El trato que se realiza sobre algún caso nuevo de femicidio en algunas provincias del país se asume de forma banal, revictimizando, investigando y dejando en una posición de enjuiciamiento colectivo a la mujer asesinada, allí es donde la falta de perspectiva de género y empatía quedan evidenciadas. Las prácticas machistas se reproducen en todos los ámbitos, y en el contexto de aislamiento social preventivo y obligatorio se profundizó, debemos dimensionar que la violencia de género también es una pandemia o cuántas muertes más debemos sufrir para que sea tomada como tal.

El pasado 3 de junio la campaña nacional #NIUNAMENOS cumplió 5 años de lucha colectiva, de un grito unido por las que ya no están, un movimiento que pone el cuerpo en el día a día, junto a otros colectivos feministas, quienes acompañan, asesoran, contienen y protegen a todas aquellas mujeres que lo necesiten.
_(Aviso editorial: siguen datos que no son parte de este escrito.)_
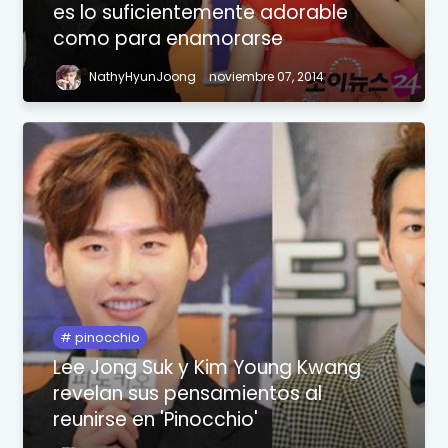
es lo suficientemente adorable
como para enamorarse
NathyHyunJoong
noviembre 07, 2014
pinocchio
Lee Jong Suk y Kim Young Kwang
revelan sus pensamientos al
reunirse en 'Pinocchio'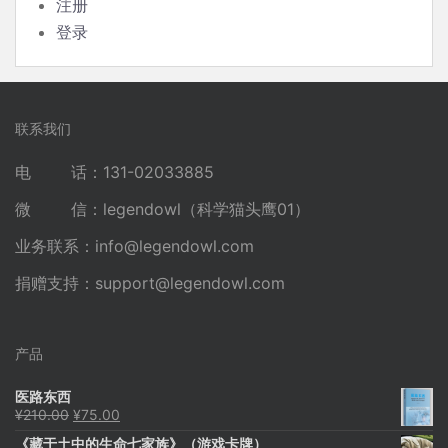
注册
登录
联系我们
电 话：131-02033885
微 信：legendowl（科学猫头鹰01）
业务联系：
info@legendowl.com
捐赠支持：
support@legendowl.com
产品
医路东西
原
当
¥
210.00
¥
75.00
价
前
《藏于土中的生命七家族》（游戏卡牌）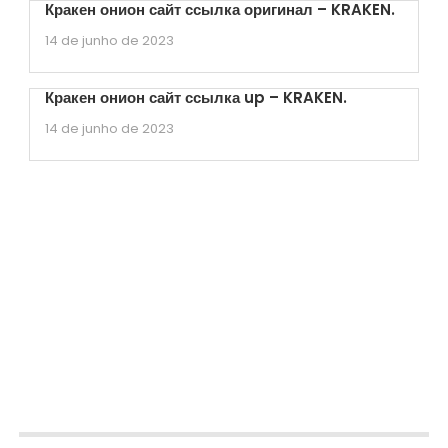
Кракен онион сайт ссылка оригинал – KRAKEN.
14 de junho de 2023
Кракен онион сайт ссылка up – KRAKEN.
14 de junho de 2023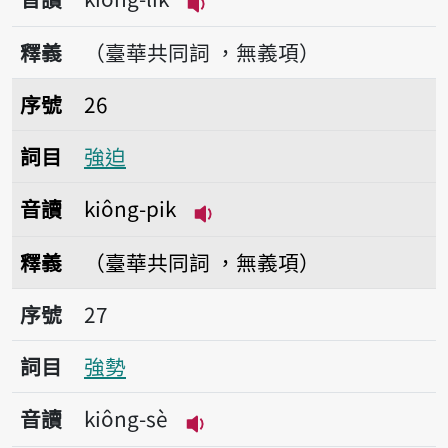
播放音讀kiông-li̍k
釋義
（臺華共同詞 ，無義項）
序號26強迫
序號
26
詞目
強迫
音讀
kiông-pik
播放音讀kiông-pik
釋義
（臺華共同詞 ，無義項）
序號27強勢
序號
27
詞目
強勢
音讀
kiông-sè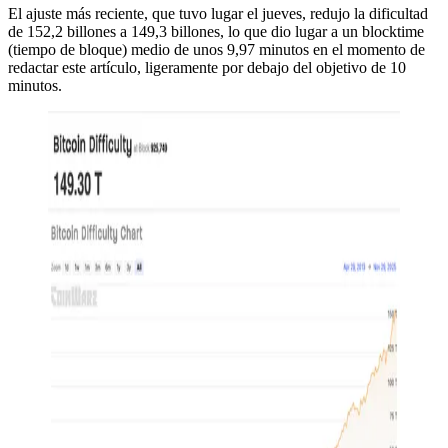
El ajuste más reciente, que tuvo lugar el jueves, redujo la dificultad
de 152,2 billones a 149,3 billones, lo que dio lugar a un blocktime
(tiempo de bloque) medio de unos 9,97 minutos en el momento de
redactar este artículo, ligeramente por debajo del objetivo de 10
minutos.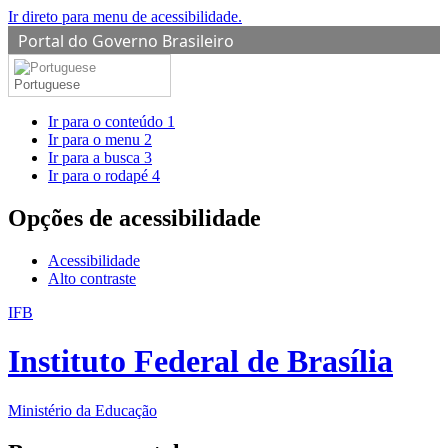
Ir direto para menu de acessibilidade.
Portal do Governo Brasileiro
Portuguese
Ir para o conteúdo
1
Ir para o menu
2
Ir para a busca
3
Ir para o rodapé
4
Opções de acessibilidade
Acessibilidade
Alto contraste
IFB
Instituto Federal de Brasília
Ministério da Educação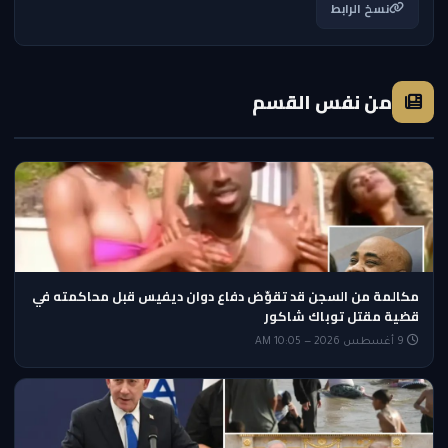
نسخ الرابط
من نفس القسم
مكالمة من السجن قد تقوّض دفاع دوان ديفيس قبل محاكمته في
قضية مقتل توباك شاكور
9 أغسطس 2026 — 10:05 AM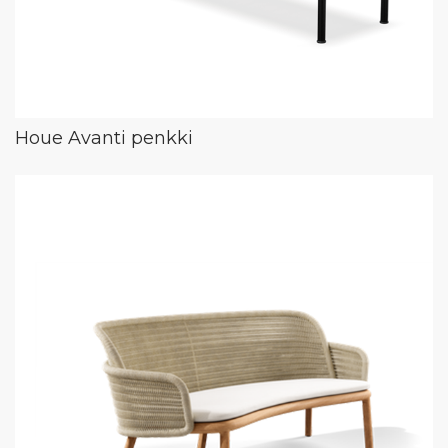
Houe Avanti penkki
En cuanto al Estado nacional podemos ver políticas públicas concretas para lograr poner un freno a las diferentes violencias por las que tienen que atravesar todas las mujeres por la sola condición de serlo y esto fue mediante la implementación de la Ley Micaela, el Protocolo "Barbijo Rojo", la Línea Nacional 144,  articulación de trabajo junto a ANSES y -la más importante de todas- la creación de un Ministerio de las Mujeres, Género y Diversidad, que tiene por finalidad trabajar sobre los derechos de todas las mujeres y la diversidad frente a toda desigualdad y violencia dentro de la sociedad. Se celebran estas iniciativas, pero ahora como integrantes de la sociedad debemos comprometernos desde lo individual en lo cotidiano, de adentro para afuera, con nuestro círculo más íntimo y cercano, concientizando, desnaturalizando y rompiendo con los estereotipos y mandatos sociales impuestos por el sistema patriarcal, que se encuentra naturalizado entre todos y todas, y solo así se logrará un cambio radical.

Entendiendo que lo personal es político y todo lo que eso atraviesa, nos debe interpelar de forma individual y colectiva tomar una actitud activa y no cómplice frente a cualquier hecho de violencia, así sea en tiempos de pandemia porque el barbijo no nos debe silenciar.